Iran admits shooting and killing 'rioters' in multiple cities

Iran admits shooting and killing 'rioters' in multiple cities

Iran acknowledged for the first time Tuesday that its security forces shot and killed protesters across the country to put down demonstrations last month over the sharply increasing price of gasoline, the deadliest unrest to hit the country since the turmoil of the 1979 Islamic Revolution.

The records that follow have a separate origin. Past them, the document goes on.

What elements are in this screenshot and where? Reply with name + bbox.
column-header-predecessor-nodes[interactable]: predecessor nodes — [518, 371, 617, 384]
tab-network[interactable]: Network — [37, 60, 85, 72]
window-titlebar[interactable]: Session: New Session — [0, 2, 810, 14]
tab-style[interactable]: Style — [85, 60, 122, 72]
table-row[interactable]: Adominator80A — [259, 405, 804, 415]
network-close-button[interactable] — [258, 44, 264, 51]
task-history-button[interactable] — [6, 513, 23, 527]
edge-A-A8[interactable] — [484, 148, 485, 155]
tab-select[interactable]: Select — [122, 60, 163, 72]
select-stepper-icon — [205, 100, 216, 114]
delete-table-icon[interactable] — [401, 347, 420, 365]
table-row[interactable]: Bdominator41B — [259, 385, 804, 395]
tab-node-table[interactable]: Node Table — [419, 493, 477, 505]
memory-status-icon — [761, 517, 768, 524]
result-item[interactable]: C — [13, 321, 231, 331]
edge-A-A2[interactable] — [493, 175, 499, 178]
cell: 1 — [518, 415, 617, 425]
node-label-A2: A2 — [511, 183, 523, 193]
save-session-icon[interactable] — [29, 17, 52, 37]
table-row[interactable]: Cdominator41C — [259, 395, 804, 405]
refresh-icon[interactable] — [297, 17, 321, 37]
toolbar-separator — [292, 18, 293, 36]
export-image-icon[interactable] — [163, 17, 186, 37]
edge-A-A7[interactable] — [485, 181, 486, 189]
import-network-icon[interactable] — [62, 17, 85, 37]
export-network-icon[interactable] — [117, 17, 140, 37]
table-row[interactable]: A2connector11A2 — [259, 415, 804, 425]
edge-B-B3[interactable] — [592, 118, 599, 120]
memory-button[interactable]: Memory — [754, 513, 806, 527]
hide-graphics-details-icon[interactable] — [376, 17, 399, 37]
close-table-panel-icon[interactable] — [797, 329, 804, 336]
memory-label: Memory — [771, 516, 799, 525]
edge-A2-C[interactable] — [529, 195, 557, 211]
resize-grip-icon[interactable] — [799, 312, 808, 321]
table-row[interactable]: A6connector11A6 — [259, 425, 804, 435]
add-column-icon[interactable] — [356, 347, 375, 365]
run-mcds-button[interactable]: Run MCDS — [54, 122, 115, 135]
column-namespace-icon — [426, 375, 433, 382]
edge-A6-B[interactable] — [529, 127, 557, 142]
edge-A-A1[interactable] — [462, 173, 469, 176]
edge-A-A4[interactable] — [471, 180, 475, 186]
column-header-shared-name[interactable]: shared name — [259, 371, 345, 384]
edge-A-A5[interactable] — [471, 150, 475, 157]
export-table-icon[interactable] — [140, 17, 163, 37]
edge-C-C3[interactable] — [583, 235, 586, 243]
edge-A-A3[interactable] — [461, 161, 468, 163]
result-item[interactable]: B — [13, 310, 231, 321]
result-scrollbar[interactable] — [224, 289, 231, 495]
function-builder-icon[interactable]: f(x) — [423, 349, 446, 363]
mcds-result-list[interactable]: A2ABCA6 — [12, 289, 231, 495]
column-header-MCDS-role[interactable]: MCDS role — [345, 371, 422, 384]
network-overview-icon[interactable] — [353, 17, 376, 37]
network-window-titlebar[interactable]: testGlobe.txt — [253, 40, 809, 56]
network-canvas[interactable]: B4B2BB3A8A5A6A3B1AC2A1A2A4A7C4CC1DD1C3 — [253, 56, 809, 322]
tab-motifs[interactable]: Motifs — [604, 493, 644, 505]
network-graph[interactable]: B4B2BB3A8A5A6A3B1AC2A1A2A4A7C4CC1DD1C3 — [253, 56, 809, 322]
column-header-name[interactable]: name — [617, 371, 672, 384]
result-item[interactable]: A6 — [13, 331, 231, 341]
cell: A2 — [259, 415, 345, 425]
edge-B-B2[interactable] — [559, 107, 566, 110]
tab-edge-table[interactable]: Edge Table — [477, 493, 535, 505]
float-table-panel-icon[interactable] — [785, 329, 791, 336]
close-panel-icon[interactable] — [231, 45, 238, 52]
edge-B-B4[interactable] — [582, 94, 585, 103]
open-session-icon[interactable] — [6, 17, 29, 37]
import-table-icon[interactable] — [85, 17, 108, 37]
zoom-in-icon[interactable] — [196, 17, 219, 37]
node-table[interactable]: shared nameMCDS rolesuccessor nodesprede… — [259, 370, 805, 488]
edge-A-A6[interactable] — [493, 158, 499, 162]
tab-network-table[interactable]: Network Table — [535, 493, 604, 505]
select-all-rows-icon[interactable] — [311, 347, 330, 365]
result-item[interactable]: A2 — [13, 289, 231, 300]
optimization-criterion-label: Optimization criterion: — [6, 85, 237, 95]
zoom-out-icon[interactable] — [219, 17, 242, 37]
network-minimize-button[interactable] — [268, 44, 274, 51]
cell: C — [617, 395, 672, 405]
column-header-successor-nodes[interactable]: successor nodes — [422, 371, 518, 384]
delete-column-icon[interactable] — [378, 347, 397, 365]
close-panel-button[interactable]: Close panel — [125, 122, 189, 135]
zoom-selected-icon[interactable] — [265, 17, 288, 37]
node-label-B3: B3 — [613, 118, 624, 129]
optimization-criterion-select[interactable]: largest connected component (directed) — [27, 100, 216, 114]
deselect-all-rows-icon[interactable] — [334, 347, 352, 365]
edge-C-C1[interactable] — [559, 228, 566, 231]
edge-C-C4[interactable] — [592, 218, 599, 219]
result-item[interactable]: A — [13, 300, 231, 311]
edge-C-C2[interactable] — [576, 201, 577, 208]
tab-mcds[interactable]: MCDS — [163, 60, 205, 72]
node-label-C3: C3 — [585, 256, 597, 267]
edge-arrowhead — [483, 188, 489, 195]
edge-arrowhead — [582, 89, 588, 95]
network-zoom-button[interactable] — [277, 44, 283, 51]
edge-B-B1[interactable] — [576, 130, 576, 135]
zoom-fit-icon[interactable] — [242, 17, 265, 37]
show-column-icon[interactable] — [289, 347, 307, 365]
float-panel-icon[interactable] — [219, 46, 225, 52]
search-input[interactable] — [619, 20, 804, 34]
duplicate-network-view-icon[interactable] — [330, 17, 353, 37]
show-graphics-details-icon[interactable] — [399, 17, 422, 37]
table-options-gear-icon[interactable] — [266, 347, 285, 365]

Meanwhile, Supreme Leader Ali Khamenei on Wednesday agreed with the Supreme National Council's proposal to consider ordinary citizens, accidentally killed in the protests as "martyrs" if they had no role in the "riots" and were only caught in the crossfire.

On Monday night, Iran's state-run IRTV2 channel broadcast a report confirming that there were fatalities during the unrest, but did not give any figures.

Amnesty International said it verified extensive footage that showed security forces shooting at unarmed protesters.

She said security personnel had also been visiting hospitals, looking for patients with gunshot wounds or other injuries from the unrest and immediately detained those with suspicious wounds.

Fox News senior strategic analyst Gen. Jack Keane (ret.) discusses protests in Iran, their warning to the United States and its allies and the effectiveness of US sanctions against Iran going beyond expectations.

Iranian officials have disputed Amnesty's figures but have offered no definitive accounts of how many people have been arrested, injured or killed in the protests following the theocratic government's announcement that it would raise gas prices by 50 percent to fund handouts for the country's poor. The 2009 Green Movement protests that followed a disputed presidential election drew millions to the streets but saw far less killing. That's the equivalent of 12 cents a liter, or about 50 cents a gallon. After a monthly 60-liter quota, it costs 30,000 rials a litre.

Cheap gasoline is practically considered a birthright in Iran, home to the world's fourth-largest crude oil reserves despite decades of economic woes. That's almost 24 cents a litre or 90 cents a gallon. That disparity, especially given its oil wealth, fueled the anger felt by demonstrators. Iran, meanwhile, began to break the deal's centrifuges, enrichment and stockpile limitations with hopes of pressuring Europe to offer it a way to sell crude oil overseas despite Washington's sanctions. The cost of daily staples also has risen, making the removal of any government subsidy making life affordable for Iran's people wildly unpopular. The question was asked, 'Do we support them?' I thought financially, and we haven't supported them [financially].

"A question was asked just a little while ago about supporting the people in Iran and are going through a very tough period and we do support them totally and have supported them from the beginning".

Citing a senior diplomatic source, Kyodo said Iran's deputy foreign minister for political affairs Abbas Araqchi had relayed the proposal to Japan during a two-day visit to Tokyo as a special envoy of Rouhani.

Japanese Prime Minister Shinzo Abe, who has forged warm relations with Trump, travelled to Iran in June to persuade Iran and the United States to resume direct talks and dial down tension.